In the ratio p(D|IH) / p(D|I) relevant to the threat-detection problem, data D represents the output read from all the x-ray detectors, information I includes the physical laws governing how materials interact with x-rays and how x-ray detectors behave, and H stands for either of the two hypotheses T (“this scanned item of cargo represents a security threat”) or N (“this item is not a security threat”). The calculation worked out in the report breaks the probability p(D|IT) down into different functions p(dk |Dk-1TI), each being the probability that the kth x-ray detector will give a particular response dk if (a) the first k-1 detectors yield data Dk-1, (b) the scanned cargo item is a threat, and (c) the information I is accurate. The probability p(D|IN) is similarly broken down into functions p(dk |Dk-1NI). The individual functions p(dk |Dk-1TI) and p(dk |Dk-1NI) are worked out, and (in a further use of Bayes’ theorem) the probabilities p(D|IT) and p(D|IN) are deduced, from which the probability that any given piece of scanned cargo does or does not constitute a security threat based on data set D is calculated.

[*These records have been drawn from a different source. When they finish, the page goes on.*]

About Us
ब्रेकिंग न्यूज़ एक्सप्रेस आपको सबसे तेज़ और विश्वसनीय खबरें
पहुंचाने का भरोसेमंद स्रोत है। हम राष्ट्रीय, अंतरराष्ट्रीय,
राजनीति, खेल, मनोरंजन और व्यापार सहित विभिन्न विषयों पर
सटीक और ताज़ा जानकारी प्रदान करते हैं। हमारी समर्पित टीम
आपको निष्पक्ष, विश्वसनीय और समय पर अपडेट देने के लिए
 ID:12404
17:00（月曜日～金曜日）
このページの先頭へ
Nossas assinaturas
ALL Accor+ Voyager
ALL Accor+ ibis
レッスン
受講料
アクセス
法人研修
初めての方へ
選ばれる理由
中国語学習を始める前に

While the main question addressed by the cargo scans is binary (threat, or not?), other questions involve parameters whose values might be anywhere in a continuous range. How moisture is distributed within a plot of soil above the water table[Wikipedia, Wikipedia] is a question of this type, whose answer is crucial for predicting such things as crop yields, irrigation effects, weather, flooding, and contaminant transport.

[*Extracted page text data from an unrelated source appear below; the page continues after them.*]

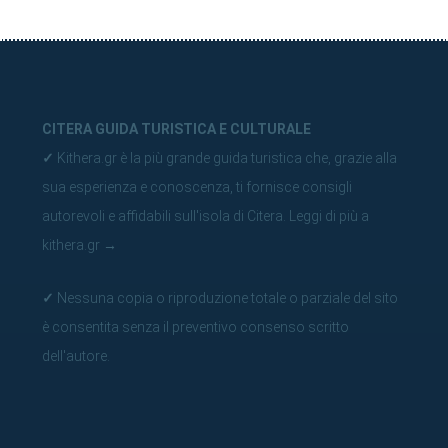
CITERA GUIDA TURISTICA E CULTURALE
✓
Kithera.gr è la più grande guida turistica che, grazie alla
sua esperienza e conoscenza, ti fornisce consigli
autorevoli e affidabili sull'isola di Citera.
Leggi di più a
kithera.gr
→
✓
Nessuna copia o riproduzione totale o parziale del sito
è consentita senza il preventivo consenso scritto
dell'autore.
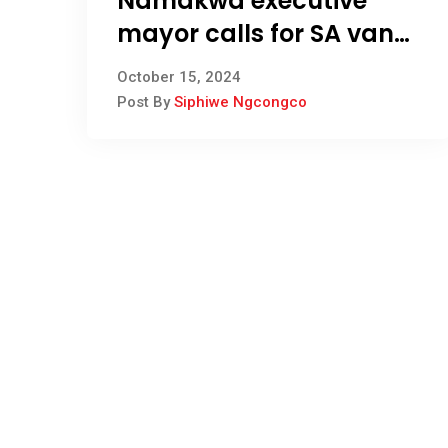
Namakwa executive
mayor calls for SA van
Wyk emotional support
October 15, 2024
Post By
Siphiwe Ngcongco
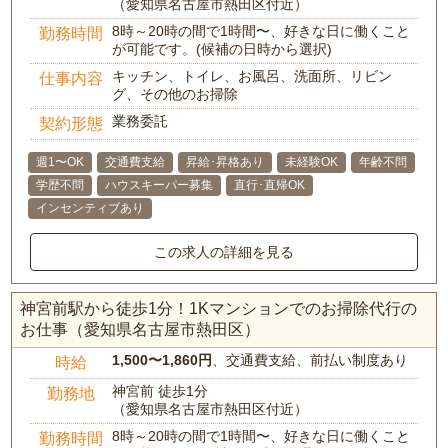
（愛知県名古屋市熱田区付近）
8時～20時の間で1時間〜、好きな日に働くこと
勤務時間
が可能です。(候補の日時から選択)
キッチン、トイレ、お風呂、洗面所、リビン
仕事内容
グ、その他のお掃除
業務委託
契約形態
週1〜OK
交通費支給
昇給･昇格あり
未経験OK
年齢不問
学歴不問
ハウスキーパー募集
直行･直帰OK
インセンティブあり
この求人の詳細を見る
神宮前駅から徒歩1分！1Kマンションでのお掃除代行の
お仕事（愛知県名古屋市熱田区）
1,500〜1,860円
、交通費支給、前払い制度あり
時給
神宮前 徒歩1分
勤務地
（愛知県名古屋市熱田区付近）
8時～20時の間で1時間〜、好きな日に働くこと
勤務時間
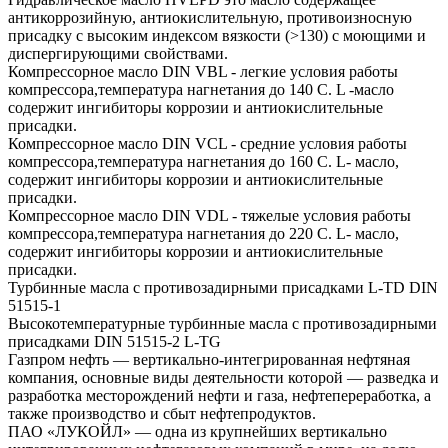
антикоррозийную, антиокислительную, противоизносную
присадку с высоким индексом вязкости (>130) с моющими и
диспергирующими свойствами.
Компрессорное масло DIN VBL - легкие условия работы
компрессора,температура нагнетания до 140 С. L -масло
содержит ингибиторы коррозии и антиокислительные
присадки.
Компрессорное масло DIN VCL - средние условия работы
компрессора,температура нагнетания до 160 С. L- масло,
содержит ингибиторы коррозии и антиокислительные
присадки.
Компрессорное масло DIN VDL - тяжелые условия работы
компрессора,температура нагнетания до 220 С. L- масло,
содержит ингибиторы коррозии и антиокислительные
присадки.
Турбинные масла с противозадирными присадками L-TD DIN
51515-1
Высокотемпературные турбинные масла с противозадирными
присадками DIN 51515-2 L-TG
Газпром нефть — вертикально-интегрированная нефтяная
компания, основные виды деятельности которой — разведка и
разработка месторождений нефти и газа, нефтепереработка, а
также производство и сбыт нефтепродуктов.
ПАО «ЛУКОЙЛ» — одна из крупнейших вертикально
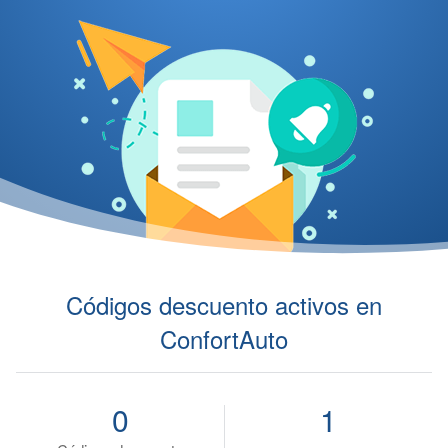
Códigos descuento activos en
ConfortAuto
0
1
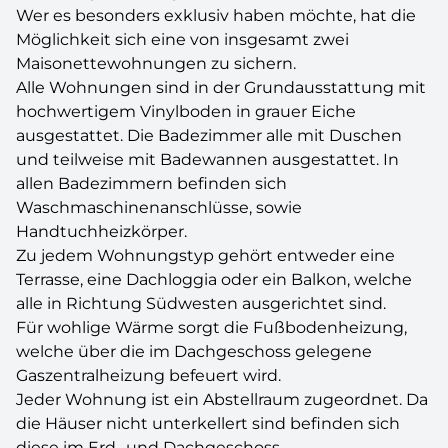
Wer es besonders exklusiv haben möchte, hat die
Möglichkeit sich eine von insgesamt zwei
Maisonettewohnungen zu sichern.
Alle Wohnungen sind in der Grundausstattung mit
hochwertigem Vinylboden in grauer Eiche
ausgestattet. Die Badezimmer alle mit Duschen
und teilweise mit Badewannen ausgestattet. In
allen Badezimmern befinden sich
Waschmaschinenanschlüsse, sowie
Handtuchheizkörper.
Zu jedem Wohnungstyp gehört entweder eine
Terrasse, eine Dachloggia oder ein Balkon, welche
alle in Richtung Südwesten ausgerichtet sind.
Für wohlige Wärme sorgt die Fußbodenheizung,
welche über die im Dachgeschoss gelegene
Gaszentralheizung befeuert wird.
Jeder Wohnung ist ein Abstellraum zugeordnet. Da
die Häuser nicht unterkellert sind befinden sich
diese im Erd- und Dachgeschoss.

Since we can’t directly observe the soil moisture distribution, we can only hypothesize what it is using indirect data D, and try to collect enough of that data so the correct hypothesis H is the only hypothesis that has a high probability p(H|DI). One relevant type of indirect data comes from measuring how long it takes ground-penetrating radar signals to travel through the soil between different places. The travel times are largely but not solely affected by the presence of moisture in the soil, so they give partial information about the groundwater distribution. How to get that information from the radar travel times is the subject of the report “Entropy-Bayesian Inversion of Time-Lapse Tomographic GPR data for Monitoring Dielectric Permittivity and Soil Moisture Variations” [SciTech Connect, SciTech Connect] by researchers from Pacific Northwest National Laboratory, SUNY Buffalo, and Lawrence Berkeley National Laboratory. Since different hypothetical moisture distributions H depend on continuous variables just like the different radar readings D, the ratio p(D|IH) / p(D|I) is calculated based on a theorem in addition to Bayes’—one whose basic point is that the information we still lack about which hypothesis H is true is represented by a function of the probabilities p(H|DI) for the different possible H given our data D and information I. So the ratio p(D|IH) / p(D|I) that accurately represents what we learn about the possible moisture distributions H from our radar data D will make the size of the “missing information” function, known as the information entropy,[Wikipedia] as large as possible.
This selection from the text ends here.